# A crypto mystery from 1948

In 1948, an anonymous codebreaker deciphered an encrypted message by British parapsychologist Robert Thouless. The solution is known. Can a reader find out how the successful attack worked?

Frequent readers of this blog certainly have heard of British parapsychologist Robert Thouless.

In 1948, Thouless started an interesting experiment. He took a text, encrypted it and published the result (i.e., the ciphertext), while he kept the cleartext and the key secret. His plan was to communicate the key from the beyond after his death. If somebody received the correct key from the realm of the dead, which would lead to the cryptogram being solved, this would prove that there is a life after death and that the dead can communicate with the living.
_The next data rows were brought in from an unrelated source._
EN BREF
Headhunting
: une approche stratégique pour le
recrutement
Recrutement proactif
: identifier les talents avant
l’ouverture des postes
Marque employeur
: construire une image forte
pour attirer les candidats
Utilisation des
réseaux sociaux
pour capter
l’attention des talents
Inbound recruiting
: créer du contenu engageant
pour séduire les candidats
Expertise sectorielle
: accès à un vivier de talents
Thouless’ first try failed: the message he published was broken by an anonymous person (not in a supernatural way, but with codebreaking techniques). More details about Thouless’ experiment are available here (English blog post) and here (German Telepolis article).  Thouless’ third attempt (also known as message C) is still unsolved.

Apart from the solution of Thouless’ third cipher message, there’s another question about this experiment that is still unanswered: how did the anonymous codebreaker decipher Thouless’ first message?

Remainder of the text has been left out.